Content starts

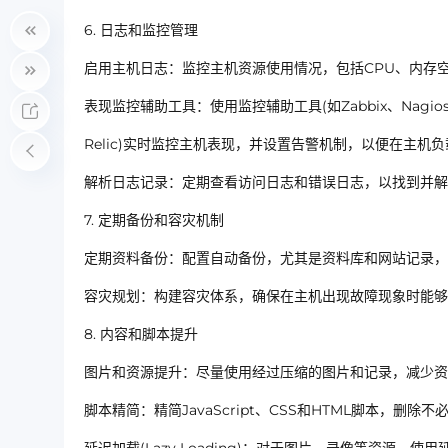
6. 日志和监控管理
启用主机日志：监控主机资源使用情况，包括CPU、内存
表现监控辅助工具：使用监控辅助工具(如Zabbix、Nagio
Relic)实时监控主机表现，并设置告警机制，以便在主机
解析日志记录：定期查看访问日志和错误日志，以找到并解
7. 定期备份和容灾机制
定期资料备份：配置自动备份，尤其是资料库和网站记录，
容灾规划：构建容灾体系，确保在主机出现故障现象时能够
8. 内容和脚本提升
图片和资源提升：尽量使用经过压缩的图片和记录，减少资
脚本精简：精简JavaScript、CSS和HTML脚本，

Content ends

Assigned task:
Return the whole listing exactly, minus its pictures.

Exercise solution:
6. 日志和监控管理
启用主机日志：监控主机资源使用情况，包括CPU、内存
表现监控辅助工具：使用监控辅助工具(如Zabbix、Nagio
Relic)实时监控主机表现，并设置告警机制，以便在主机
解析日志记录：定期查看访问日志和错误日志，以找到并解
7. 定期备份和容灾机制
定期资料备份：配置自动备份，尤其是资料库和网站记录，
容灾规划：构建容灾体系，确保在主机出现故障现象时能够
8. 内容和脚本提升
图片和资源提升：尽量使用经过压缩的图片和记录，减少资
脚本精简：精简JavaScript、CSS和HTML脚本，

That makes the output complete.